The formula, of course, applies only for music in 12-TET, hence indeed not

for pre-Beethoven. (Mazzola explicitly mentions jazz.)

But what you write about the number 7 is a good point - for that would foster

7-rhythms - and those are even rarer than 5-rhythms...

>> So I would like to ask the experts for music in other tunings here: did you

>> ever notice a thing like that - that, depending on tuning, certain time

>> signatures appeared to be "easier" than others?

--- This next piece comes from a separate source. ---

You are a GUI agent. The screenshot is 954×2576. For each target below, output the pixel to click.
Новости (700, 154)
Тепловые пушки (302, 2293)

I would really like to

>>know!

>absolutely not. tunings very close to 5-equal and 7-equal are very

>common all over the world, and those cultures show no predilection

>for quintuple or septuple meters -- let along a predilection for

>correlation those meters with the respective tunings!

Ah well, this was what I wanted to know... Thanks for the informations.

--- In tuning-math@y..., "Hans Straub" <straub@d...> wrote:

> > --- In tuning-math@y..., "Hans Straub" <straub@d...> wrote:

> The formula, of course, applies only for music in 12-TET, hence

indeed not

> for pre-Beethoven.

viols and lutes and guitars were tuned in 12-equal centuries before

beethoven.

meanwhile, though 12-equal was fully worked out mathematically in

1585 by Simon Stevin and in 1636 by Marin Mersenne, it would have to

wait until 1802-1817 (1850s in england and spain) to become a de

facto standard. post-beethoven, essentially.